Raphaël: It’s crazy, it’s ridiculous if you think about it, because you know, you spend dollars on things that most players won’t... I mean they will understand it, but they won’t notice that they understand it. See what I mean, they will intuit it.

So it is very counter-intuitive from a development perspective, which is “why, why are we spending so much money and so much time on a boat” and well, you know it will have some impact on people.

AusGamers: Now the other thing that stood out to me was the UI...

Harvey: There was the other guy that wrote the 800 page novel about the captain of the boat that never actually even shows up in the game -- I’m joking about that obviously

AusGamers [laughs] But no, the UI I thought looked a little crazy. I mean we didn’t know what was going on in there. Time was being slowed down, people were jumping through space, you know rat possession and all that sort of stuff.

For you guys: again it’s one of those components where the game is very different to what’s kind of normal as well at the moment and the UI is indicitive of that. What’s the process in terms of I guess putting the gamer into that world? Because it was all like symbols and kinds of crazy stuff?

Raphaël: Yeah, when you play the game it will come slower. This is a demo where people have to be able to have a fifteen/twenty minute demo and understand what the game is about, so we really feed you with a lot of stuff in a short time, so it is going to be introduced slower.

But yes, there is some exoticism in there which comes from the supernatural world, which you’ll be introduced to a little later. And then there’s the technological world of course and all these different layers. So that’s probably what you’re referring to in the interface.

Harvey: None of that is final. We just hit alpha, so the UI we think is going to change a lot. Like Raph said, you’ll scale it up. You’ll slowly get your weapons and then you’ll upgrade them and then you’ll get your powers -- or choose your powers -- then you’ll upgrade them and all of that will change over time. So you’ll only get a little bit at a time.

That’s one of the luxuries, we have so much stuff from the game where we actually talked about a dramatic arc where instead of giving you all the stuff right off that bat, it’s kind of nice to just let you play the game for a while as a stealth-combat game.

You can either go full-out combat or sneak and be very surgical -- and no one even knew you were there-- before we actually even start introducing the powers. And then after that it gets crazier and crazier, but it’s nice to have core-mechanics like combat and stealth -- the block and the parry; the sneaking, hiding in shadows and then all these movement things like mantling, sliding, leaning, peeping through keyholes. Our full suite of motion and combat and stealth is fun on its own if we didn’t even have powers.

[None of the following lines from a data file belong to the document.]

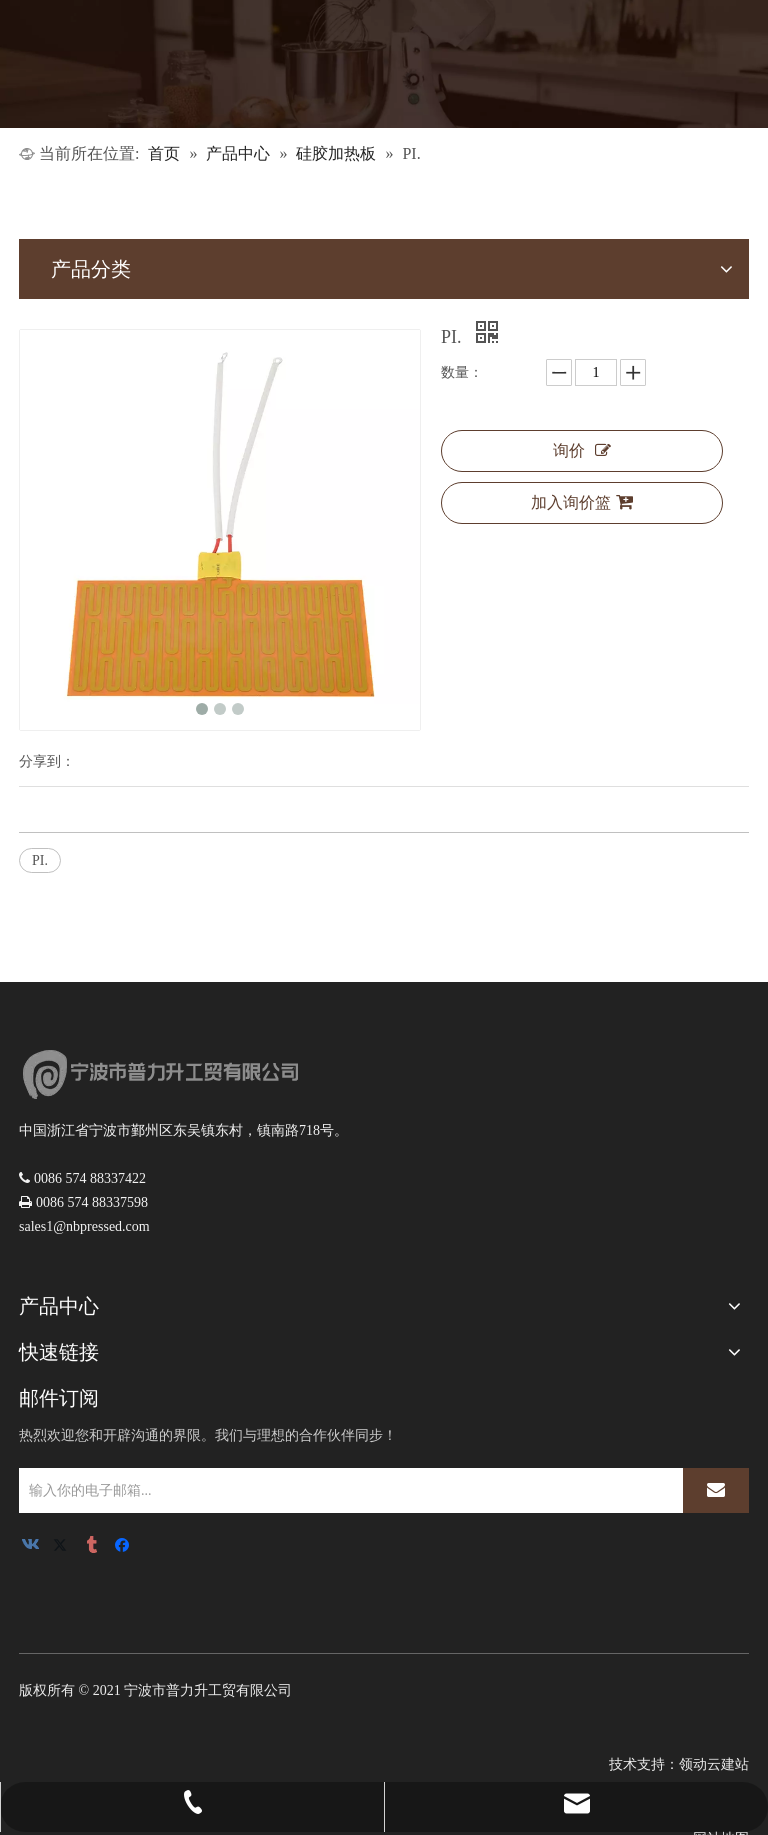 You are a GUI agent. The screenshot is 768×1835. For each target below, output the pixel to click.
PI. (40, 860)
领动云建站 (714, 1764)
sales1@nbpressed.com (84, 1226)
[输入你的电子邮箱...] (347, 1490)
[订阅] (716, 1490)
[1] (384, 64)
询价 (582, 450)
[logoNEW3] (159, 1074)
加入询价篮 (582, 502)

Raphaël: And then we take it to the next level with the powers.

AusGamers: You guys are having your cake and eating it too basically.

Harvey: Well, we hope.



AusGamers: Now I’ll finish it up because I know you guys are pretty tired. I’m probably the last interview you’ve got for all of QuakeCon, so thanks for sitting in on this.

Will we see any live whales in the game?

Raphaël: Hmmm, yeah. This one if you notice was still alive. [laughs]

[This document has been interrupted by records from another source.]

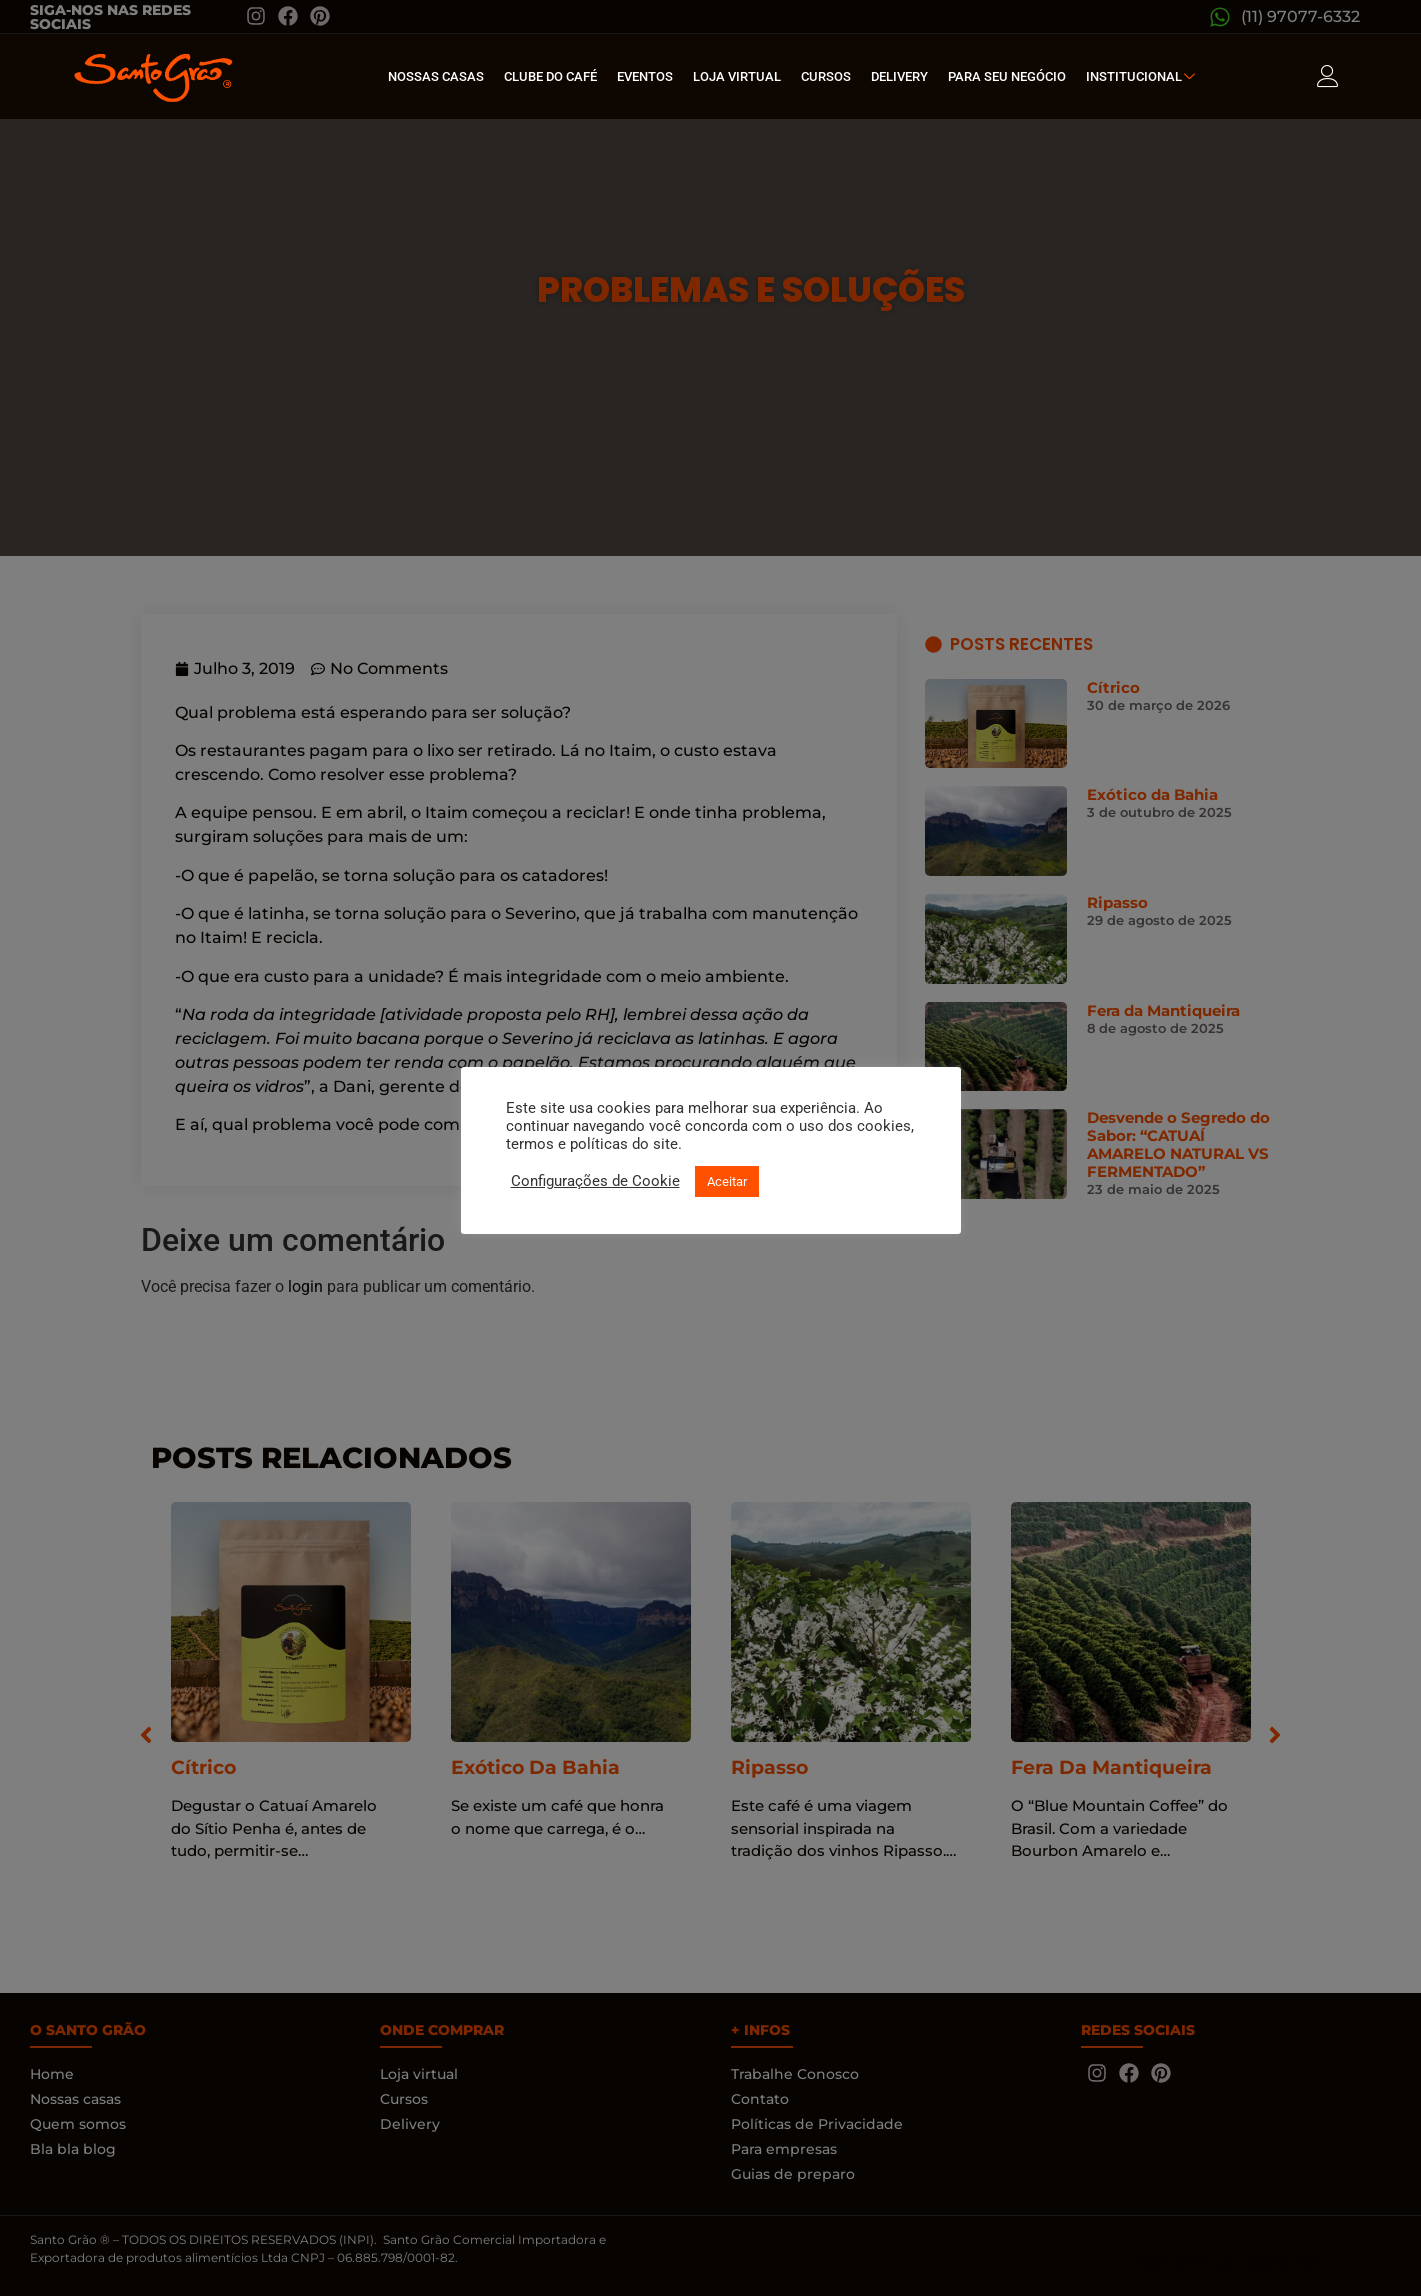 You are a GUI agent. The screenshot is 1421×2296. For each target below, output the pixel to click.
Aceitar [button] (727, 1181)
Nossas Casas (436, 76)
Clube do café (550, 76)
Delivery (899, 76)
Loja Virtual (737, 76)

AusGamers: So in theory, we could posses it right?

Raphaël: Ahh, no. Well you could if you could get close enough to it but... [laughs]. That was a nice trap actually.

Harvey: Yeah we want to use that in a couple of places, because it’s such a sad, somber thing. You know, if a society figured out tomorrow that they could have amazing levels of power and industry by killing off one of these things a week, they would do it right? We’d just start killing them and to some extent, that’s the way it’s got to be.

People can’t be allowed to freeze to death. They have to eat; they have to survive. But at the same time, this impact on nature is tragic in and of itself. We don’t spend a lot of time dwelling on that, but we just feel the inherent sadness of it I think.

AusGamers: Well, we’ll leave it there. Thank you so much, it really does look fantastic.